Üniversite
son sınıfa geçtiğim yaz Almanya'da amcamın evinde kalıyordum. Almanya'ya dil
öğrenmek amacıyla gitmiştim ancak kursların tarihi Türkiye'deki tatillerle
uyuşmadığı için seyahatim turistik bir geziye dönmüştü. Muhabbet eksikliğinin,
dost hasretinin artık çekilmez olmaya başladığı vakitlerdi. O günkü tek fark
kısa sürecek olsa da emmioğluyla çıkacak olduğumuz yolculuktu.
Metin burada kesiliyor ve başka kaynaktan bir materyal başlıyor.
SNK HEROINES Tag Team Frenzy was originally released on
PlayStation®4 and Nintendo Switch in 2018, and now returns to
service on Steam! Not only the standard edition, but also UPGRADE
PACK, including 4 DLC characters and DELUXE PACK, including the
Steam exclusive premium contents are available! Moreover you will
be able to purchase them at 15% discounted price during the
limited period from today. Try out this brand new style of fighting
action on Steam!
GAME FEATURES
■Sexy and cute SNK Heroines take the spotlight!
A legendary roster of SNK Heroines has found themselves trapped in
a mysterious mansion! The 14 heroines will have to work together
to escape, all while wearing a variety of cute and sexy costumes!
Rotamız
Hollanda'nın başkenti Amsterdam. Kalacak yerimiz belli değil. Sırt
çantalarımızı hazırlayıp sabah vakti harekete geçtik. 2 saatlik bir yolculuğun
ardından Amsterdam şehrine giriş yaptık. Arabayı merkeze en yakın otoparklardan
birine park edip oranın en ünlü meydanı olan Dam Meydanı'na doğru yürümeye
başladık. Amsterdam şehri pek de temiz olmayan kanallarla bir ağ gibi
sarılmıştı. Her ne kadar kanallar temiz olmasa da turistlerin dikkatini çekiyor
ve turistler kano ile düzenlenen şehir turlarına katılıyorlardı. Bu turlar 2 saat
kadar sürmekte olup şehrin neredeyse tamamını görmeye imkân sağlıyordu. Biz ise
şehri kano ile değil de yürüyerek gezenlerdendik.
Bu
kanalların üzerine yapılmış birçok küçük köprüden geçerek Dam Meydanı'na
gelmiştik. Meydana girdiğimizde beni tanıdık bir ezgi karşıladı. Uzaklardan
gelen bir klarnet sesi... benim çok aşina olduğum bir parça çalınıyordu. Sesin
nerden geldiğini aramaya başladım. Duyduğum ezgiye doğru hızlanarak ilerliyor
ve bir yandan da bu ezgiyi çıkarmaya çalışıyordum. Meydanın ortasına doğru
koyduğu tabureye oturup klarnet çalan adamı gördüğümde artık ezgiyi de
hatırlamıştım. Adam, Amsterdam'ın merkezinde, en büyük ve turistik meydanında
bizim memleketin, Kahramanmaraş'ın, Mihriban türküsünü çalıyordu. Uzun bir
süredir sadece telefondaki müzik uygulamalarından türkü dinleyebildiğim için
yanı başımda çalan birinden türkü dinlemek üstelik Mihriban'ı dinlemek
gözlerimin dolmasına sebep oldu. Türkü bitene kadar adamın yanından ayrılmadım.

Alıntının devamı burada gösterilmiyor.